Paylaş
Beşiktaş’ın üç babasından biri.
Memleket futbolunda çok az futbolcuya nasip olmuş “Baba” lakabının en baba sahibinin, Baba Hakkı’nın veliahdı.
Bütün baba futbolcular gibi babalığı centilmenliğinden gelen bir büyük kaptan.
1929 Ankara doğumludur. 1930’lu yılları Ankara sokaklarında, sokak demeyelim, arsalarında bez bir topun peşinde koşarak geçirir. Ankaragücü’nün önüne koyduğu meşin topla yaptıkları onu kısa zamanda takımın gözde oyuncusu haline getirir. Artık sadece başkentli taraftarların değil memleket futbolunun gözü Recep Adanır’dadır.
Tam o yıllarda, Baba Hakkı, İnönü Stadyumu’nun açılış maçının devre arasında takımı soyunma odasında etrafına toplar. Vâlâ Somalı’nın nefis aktarımından biliyoruz ki şöyle der: Arkadaşlar, artık bana bacak arası yapabiliyorlar. Anladım ki, futbolu rezil olmadan bırakma zamanı gelmiş. Bu maçtan sonra kaptanınız olarak değil, bir ağabeyiniz olarak sizlere her zaman destek olacağım. Şüpheniz olmasın”.
Dediğini yapar. Topu bırakır, Beşiktaş’ı asla bırakmaz. Kaptan değil genel kaptandır artık. Ama Beşiktaş’ta yarattığı boşluk öyle kolay dolacak gibi değildir. Gerçi takım çok iyidir. Şimdi şurada savunma hattını saysam ayrı hücum hattını saysam ayrı ağlarsınız. Ama bi şey eksiktir Baba Hakkı’ya göre. Bi şey eksik.
O eksik, bi telefon konuşmasıyla dolar: “İstediğin futbolcu burada, Ankaragücü’nde oynuyor. Hemen gerekeni yap ve onu Beşiktaş’a kazandır.”
Baba Hakkı, arkadaşının dediği gibi hemen gereğini yapar.
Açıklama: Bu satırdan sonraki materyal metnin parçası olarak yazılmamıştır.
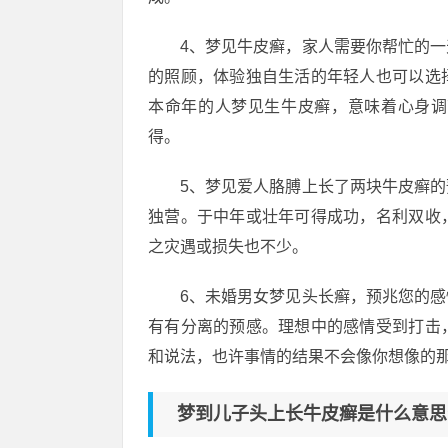
4、梦见牛皮癣，家人需要你帮忙的
的照顾，体验独自生活的年轻人也可以选
本命年的人梦见生牛皮癣，意味着心身调
得。
5、梦见爱人胳膊上长了两块牛皮癣
独营。于中年或壮年可得成功，名利双收
之灾遇或损失也不少。
6、未婚男女梦见头长癣，预兆您的
有有分离的预感。理想中的感情受到打击
和说法，也许事情的结果不会像你想像的
梦到儿子头上长牛皮癣是什么意思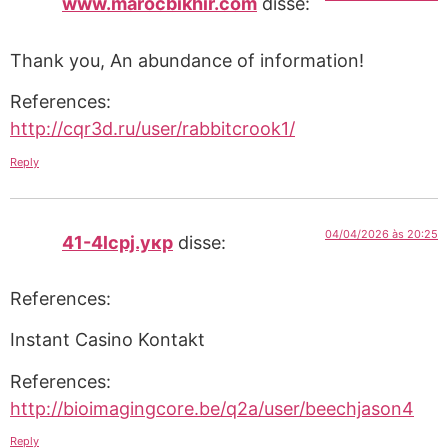
www.marocbikhir.com
disse:
Thank you, An abundance of information!
References:
http://cqr3d.ru/user/rabbitcrook1/
Reply
04/04/2026 às 20:25
41-4lcpj.укр
disse:
References:
Instant Casino Kontakt
References:
http://bioimagingcore.be/q2a/user/beechjason4
Reply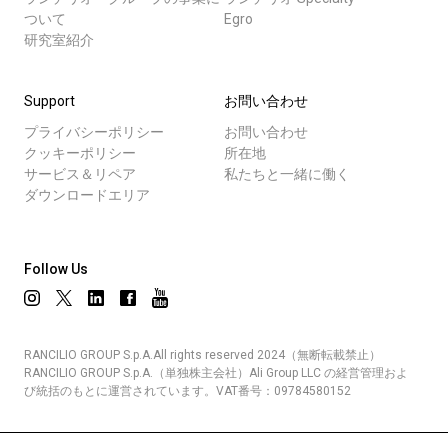
ついて
Egro
研究室紹介
Support
お問い合わせ
プライバシーポリシー
お問い合わせ
クッキーポリシー
所在地
サービス＆リペア
私たちと一緒に働く
ダウンロードエリア
Follow Us
RANCILIO GROUP S.p.A.All rights reserved 2024（無断転載禁止）
RANCILIO GROUP S.p.A.（単独株主会社）Ali Group LLC の経営管理およ
び統括のもとに運営されています。VAT番号：09784580152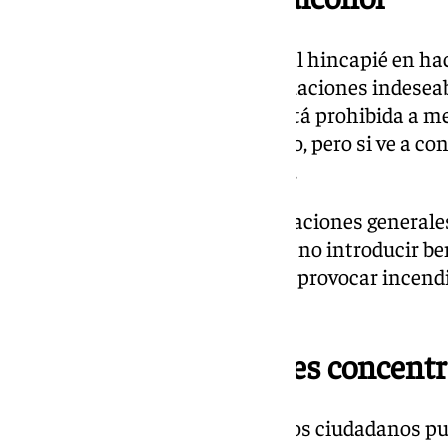
Sanz también ha hecho especial hincapié en hac
alcohol para evitar peleas o situaciones indesea
venta de bebidas alcohólicas está prohibida a me
hacer uso del transporte público, pero si ve a c
alcohólicas ni otras sustancias.
“Es aconsejable seguir las indicaciones generale
privados tales como no fumar y no introducir be
material pirotécnico que pueda provocar incend
Antonio Sanz.
Guía didáctica grandes concent
El consejero ha recordado que los ciudadanos 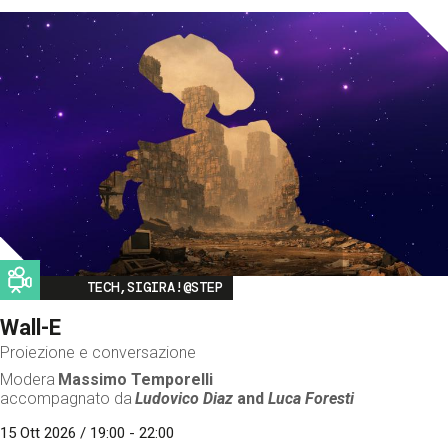
Image
TECH,SIGIRA!@STEP
Wall-E
Proiezione e conversazione
Modera
Massimo Temporelli
accompagnato da
Ludovico Diaz
and
Luca Foresti
15 Ott 2026 / 19:00 - 22:00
Böylece Beşiktaş efsane kaptanına, Baba Hakkı, Baba Hüsnü’den devraldığı lakabını devredeceği veliahdına, Recep Adanır da Beşiktaş’ına kavuşur.
Sonrası üzerinde on yıl taşıdığı Beşiktaş forması. Kolunda kaptanlık bandı. İsminin önünde “Baba” lakabı. Altı şampiyonluk. Enfes frikikler. Müthiş bir top hâkimiyeti. Seyri doyumsuz driplingler. Muazzam bir teknik.
Centilmenlik, efendilik, örnek sporculuk.
Beşiktaş’a kalpten bağlılık. Şöyle demiş bi vakitler: “Beşiktaş’tan ayrıldıktan sonra Kasımpaşa’ya oradan da Galatasaray’a gittim. Sarı kırmızılı formayla çıktığım maçta Beşiktaş’a karşı mücadele ettim. O karşılaşma öncesinde Beşiktaş tribünü tarafından çağrıldım ve elimi kalbime götürerek siyah beyazlı taraftara olan bağlılığımı ifade ettim. Daha sonra Galatasaray tribünleri tarafından selamlanmak için çağırıldığımda ise sarı kırmızılı tribüne ayağımı gösterdim. Bu demek oluyor ki ben sadece bu kulüpte futbol için varım. Beşiktaş’a ise kalbimle bağlıyım. Yaptığım bu hareketten dolayı iki takımın tribünleri ayağa kalkıp beni alkışladılar.”
Recep Adanır’a veda ettik. Onunla birlikte futbol tarihimizde Hüsnü Savman, Hakkı Yeten, Recep Adanır ve Gündüz Kılıç’a nasip olan “Baba” lakabıyla da vedalaştık.
Recep Adanır, Türkiye futbolunun yaşayan son “Baba”sıydı.
Beşiktaş’ın üçüncü ve son “Baba”sı.
Rahat uyusun. Hepsi rahat uyusun. Öyle görünüyor ki Beşiktaş bu sene de gereğini yapacak, kupayı bu isimlerin koca koca harflerle yazılı olduğu o müzeye taşıyacak.